Neruda fue capaz de crear unos lugares comunes, de asomarse ante un paisaje, de cantar a una geografía, sin apearse de su cuerpo de marino y sus viajes. Hizo mitología de esa voz nasal que recitaba con tono solemne de ultratumba. “Ahora me doy cuenta de que he sido/ no sólo un hombre sino varios,” proclamará en uno de sus poemas, y es cierto. Algo común al ser humano, pues todos vamos mudando con el tiempo y las circunstancias. Y el poeta Neruda lo va confesando en sus versos. Así el amor incandescente y abstracto de los Veinte poemas se convertirá en el concreto y ya maduro de Los versos del capitán. A la exuberancia sexual de El hondero entusiasta, le seguirá el amor cansino y la desesperanza de Residencia en la tierra, donde está El tango del viudo; allí, el cantor del amor, firma uno de los mejores y más oscuros poemas de desamor. Un libro que más tarde él mismo recomendará no leer a los jóvenes.
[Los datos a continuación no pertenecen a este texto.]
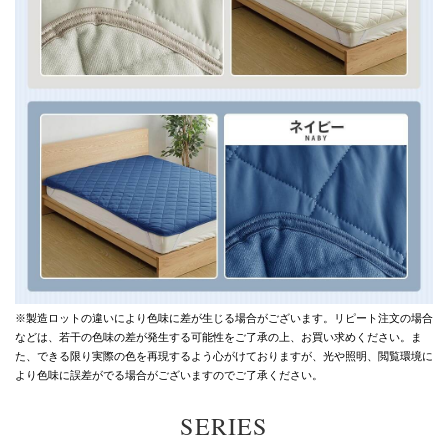
※製造ロットの違いにより色味に差が生じる場合がございます。
リピート注文の場合
などは、若干の色味の差が発生する可能性をご了承の上、お買い求めください。
ま
た、できる限り実際の色を再現するよう心がけておりますが、
光や照明、閲覧環境に
より色味に誤差がでる場合がございますのでご了承ください。
SERIES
Al militante del Canto General, le sucederá el hombre que pregunta, más intimista y dubitativo, en Estravagario, donde la muerte hace presencia. Al poeta más hermético, la palabra clara y directa en Odas elementales. Pero son etapas que se suceden dentro de una coherencia que comprende sus tres grandes “yos”: el yo cantor del amor, el yo militante político, y un tercer yo, el que pretende dar voz propia a una cultura americana diferenciada.
Pero al mito se lo invoca más de lo que se lee, como bien él sabía: “En efecto, los escritores, cuyas estatuas sirven después de su muerte para tan excelentes discursos de inauguración y para tan alegres romeras, han vivido y viven vidas difíciles y oscuras, a pesar de esclarecidas condiciones y brillantes facultades, por el solo hecho de su oposición desorganizada al injusto desorden del capitalismo”, y lo dijo en el senado, una de esas instituciones donde no suele entrar la palabra poética, aunque entrase la suya por un breve tiempo y siendo acallada por el poder. Por eso no es extraño que aún hoy se desconozcan las razones de su fallecimiento. Si murió gastado por la violencia de la historia y una solapada negación de tratamientos médicos o si fueron unas manos con traje militar escondidas tras las batas blancas. Las camas de la Clínica Santa María son mudas y claras como la desmemoria. Por desgracia estos también son lugares demasiado comunes y el vate, como si lo percibiese, habló de esa muerte: “La muerte está en los catres:/ en los colchones lentos, en las frazadas negras/ vive tendida y de repente sopla:/ sopla un sonido oscuro que hincha sábanas,/ y hay camas navegando a un puerto/ en donde está esperando, vestida de almirante.”